Hoi, dit is een kortverhaal haha. Uhm, tsja, what can I say… ik heb dit ooit geschreven voor een schrijfwedstrijd en de opdracht was om je verhaal te beginnen met de zin “Ik kan je niet vergeven”. Tips/kritiek/feedback is welkom
‘Ik kan je niet vergeven.’ Ze sprak de woorden kalm uit, gedecideerd, alsof het een feit was wat ze al lang geleden had geleerd, en nu nog even vermeldde. ‘Ik kan je niet vergeven, en ik ga hier weg.’ Haar woorden leken echter niet door te dringen; de jongen – of eigenlijk man, omdat hij volwassen was, maar zijn gezicht had nog steeds het jeugdige, dus een juiste term leek moeilijk te vinden – bleef op zijn stoel zitten, bewegingsloos, met zijn handen krampachtig om de leuningen geklemd. Misschien had hij een spier vertrokken, maar meer ook niet. Zijn ogen reflecteerden de beelden die te zien waren op het televisiescherm naast haar. (“TELEVISIE DIE JE RAAKT!”)

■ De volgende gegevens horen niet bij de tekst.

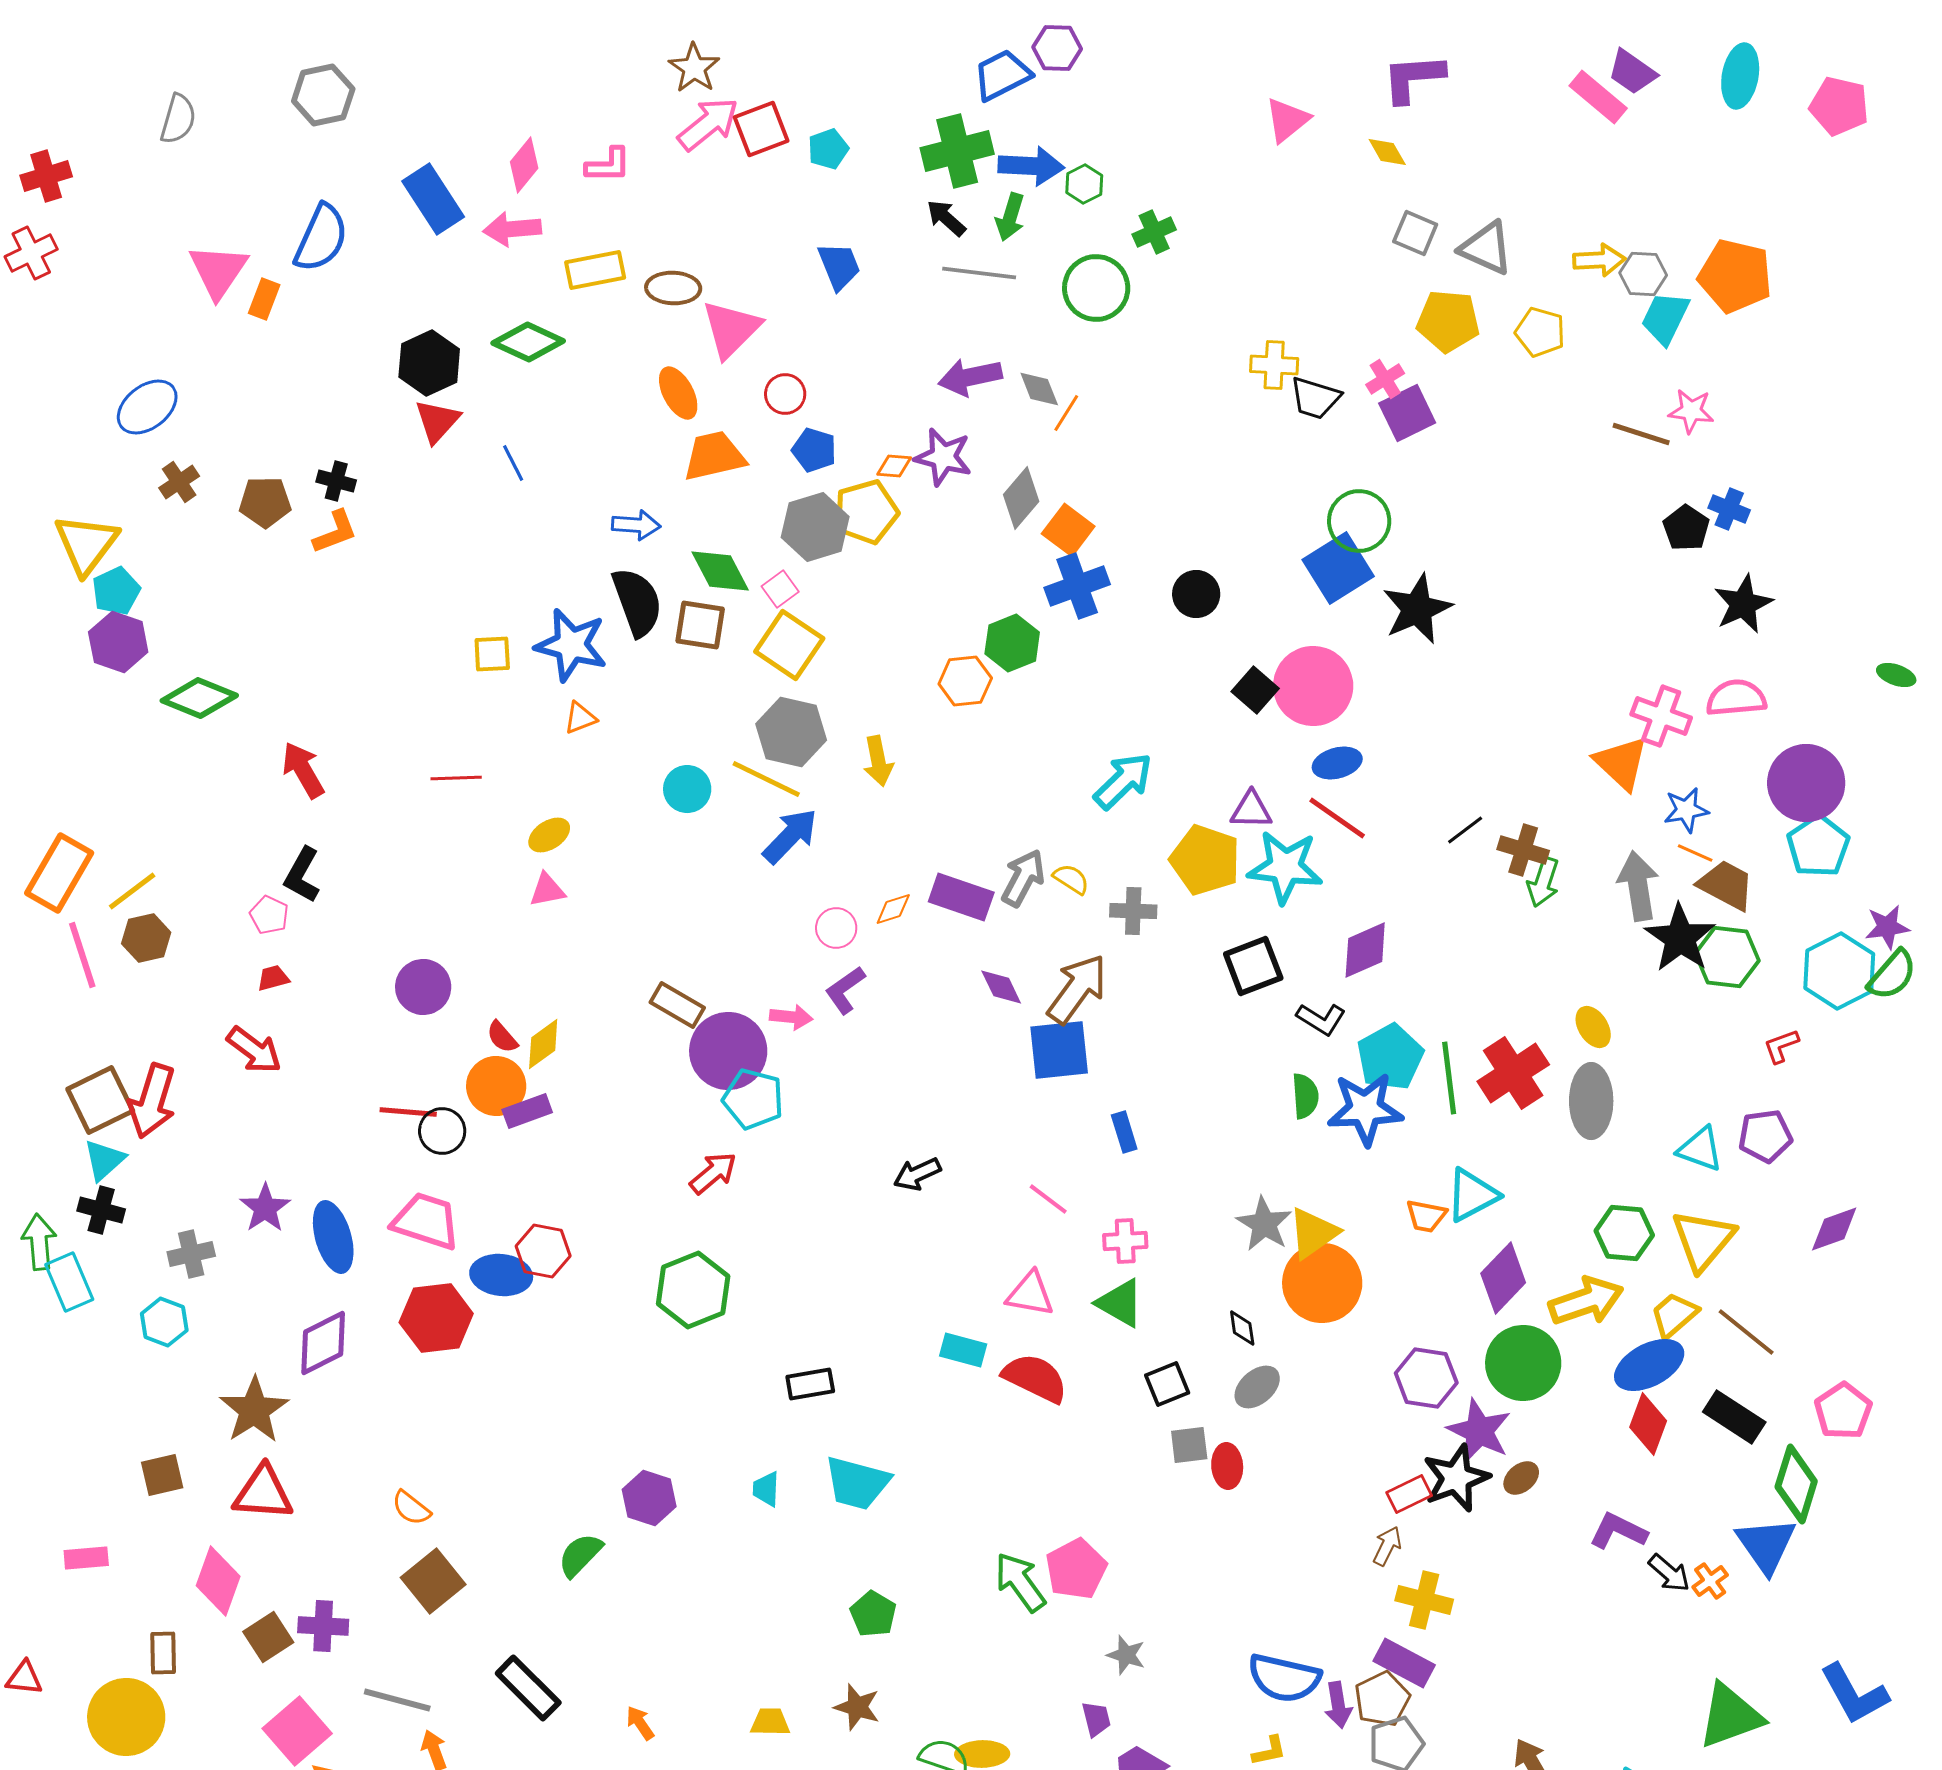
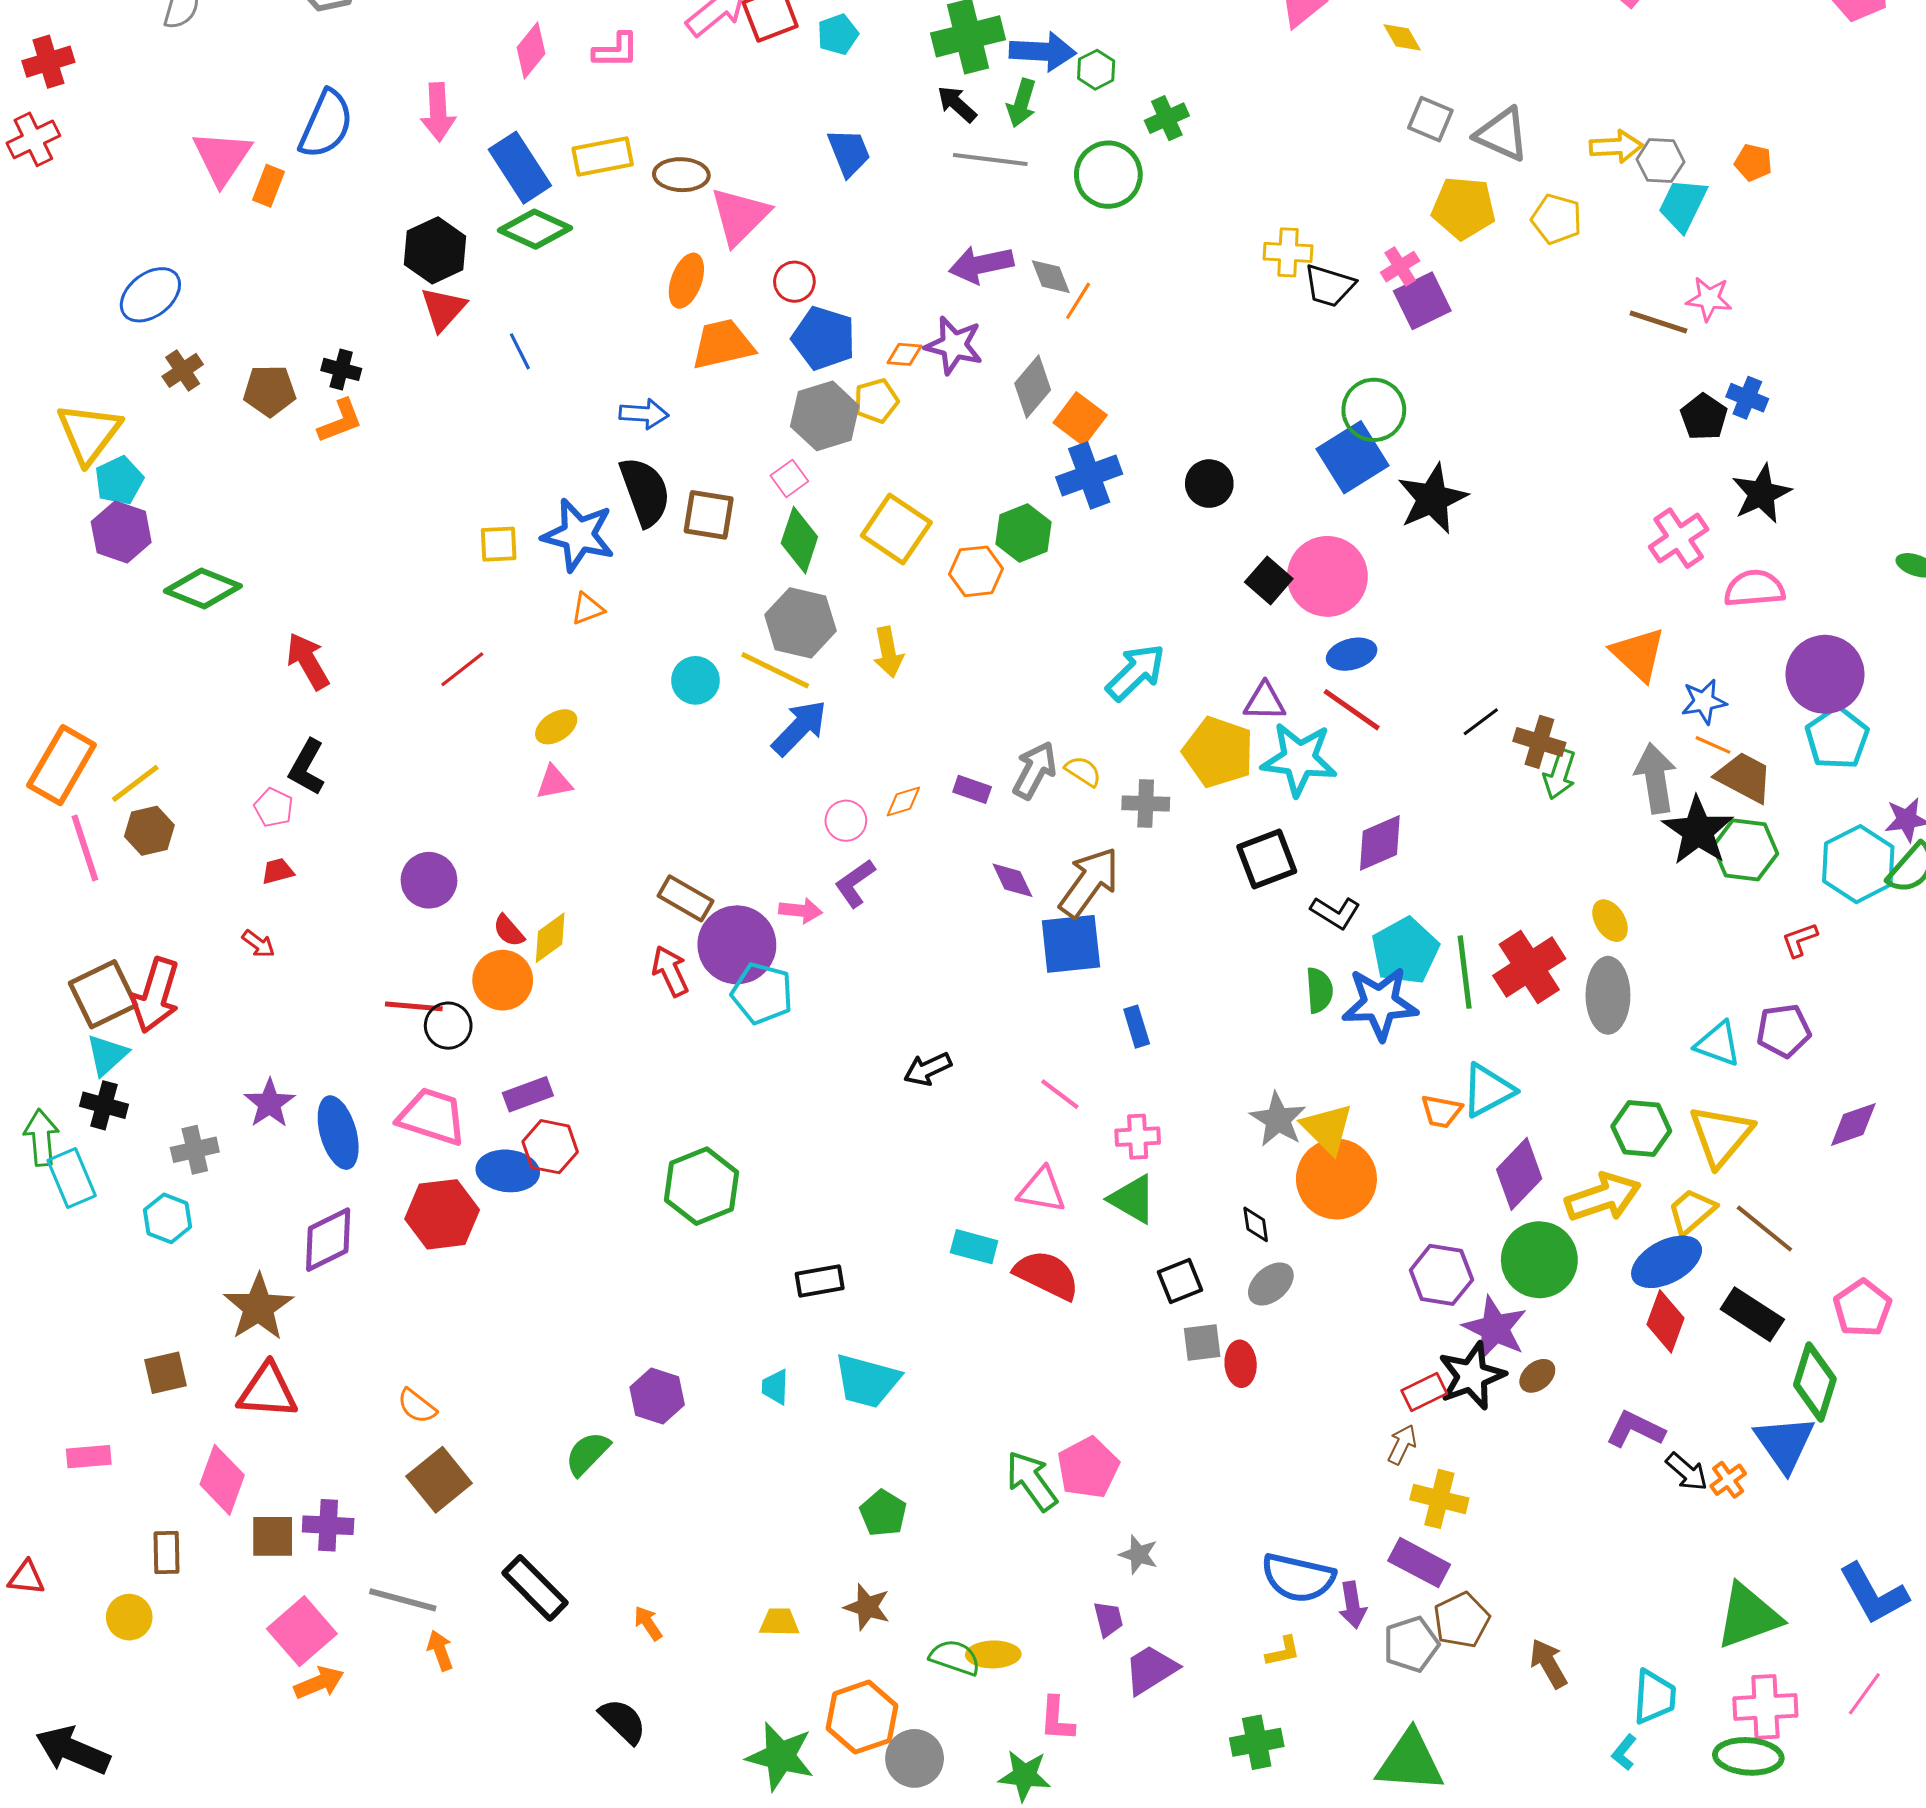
blue rectangle: (433, 199) -> (520, 168), moved
pink arrow: (512, 229) -> (438, 112), moved, turned -88
orange pentagon: (1735, 276) -> (1753, 163), size x0.5
orange ellipse: (678, 393) -> (686, 281), turned 48
blue pentagon: (814, 450) -> (824, 338), size x1.4
yellow pentagon: (866, 512) -> (876, 401), size x0.7
green diamond: (720, 571) -> (799, 540), moved, turned 46
yellow square: (789, 645) -> (896, 529), moved
pink cross: (1661, 716) -> (1679, 538), moved, turned 36
red line: (456, 778) -> (462, 669), turned -36
purple rectangle: (961, 897) -> (972, 789), size x0.6
red arrow: (254, 1050) -> (258, 944), size x0.6
purple rectangle: (527, 1111) -> (528, 1094), moved
red arrow: (713, 1173) -> (670, 971), moved, turned -75
yellow triangle: (1313, 1233) -> (1327, 1129), turned -40
brown square: (268, 1637) -> (273, 1536), turned 33
brown pentagon: (1382, 1699) -> (1462, 1620), moved
yellow circle: (126, 1717) -> (129, 1617), size x0.6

Hoofdschuddend liep ze weg, met grote passen, om uiteindelijk met een luide klap de deur dicht te slaan. Ze was zowel woedend als verdrietig, maar haar tranen veegde ze snel weg, weigerend om deze de ruimte te geven.
Het was verfrissend om weer eens de buitenlucht in te ademen, in plaats van de lucht in het appartementje, dat, in vergelijking, enkel uit sigarettenrook leek te bestaan. Ze was al een tijd niet meer buiten geweest, niet omdat ze er niets te zoeken had, maar omdat Elijah niet meer wilde. Niet durfde, ook, hoewel hij dat niet toe wilde geven. Het was haast beangstigend om te zien hoe snel hij was gebroken. Toen ze elkaar net kenden, had hij haar eens verteld over het bezoek dat hij aan zijn oma had gebracht toen deze in het ziekenhuis lag. In zijn ogen zag ze er nog gezond uit, maar toch was ze de dag daarna overleden. Hij had altijd al de neiging gehad om dingen minder erg te zien dan dat ze waren. In dat opzicht waren ze tegenpolen: zij was een doemdenker, hij een (doorgeslagen) optimist. Misschien dat hij daarom zijn eigen zelfvernietiging niet herkende. Nu ze er op terug keek, had niemand hem ooit in de wereld van drugs, drank en beroemdheid toe moeten laten, maar ach, had zij wel geprobeerd hem tegen te houden? Bovendien had hij talent, enorm veel talent, en dat hij ervoor koos om dit samen met andere mensen te bundelen om unieke (en naar haar mening geweldige) nummers te schrijven en de wereld in te brengen kón geen fout zijn. Bovendien verdiende hij de aandacht meer dan zij; zij had boeken geschreven, ja, maar ze waren allemaal nep, aangepast aan de hype van het moment, opdat het maar goed zou verkopen. Het ging haar immers om het geld, want geld was hetgeen wat ze op dat moment nodig had gehad. Beiden waren ze populair, geliefd en vooral beroemd. De vele complimenten die ze hadden gekregen hadden voor arrogantie gezorgd,voor een zekere spot tegenover de rest van de wereld - maar na hoogmoed kwam de val, en zij herkende hem, maar hij niet; hij probeerde het te ontkennen, hij zei dat hij gewoon niet meer naar buiten wilde omdat het saai was, maar dat was natuurlijk niet de reden. Hij was lusteloos, vermoeid, oververmoeid misschien wel, en vooral stil en teruggetrokken. Dagenlang deed hij niets anders dan voor de televisie zitten, (– “ALS HET AAN DE KAT LAG, KOCHT ZE WHISKAS!” -) kijkend naar de beelden die voorbij flitsten, maar hij leek niets in zich op te nemen. En zij bleef bij hem, natuurlijk, want ze hield van hem. Een simpele reden, maar wel een effectieve.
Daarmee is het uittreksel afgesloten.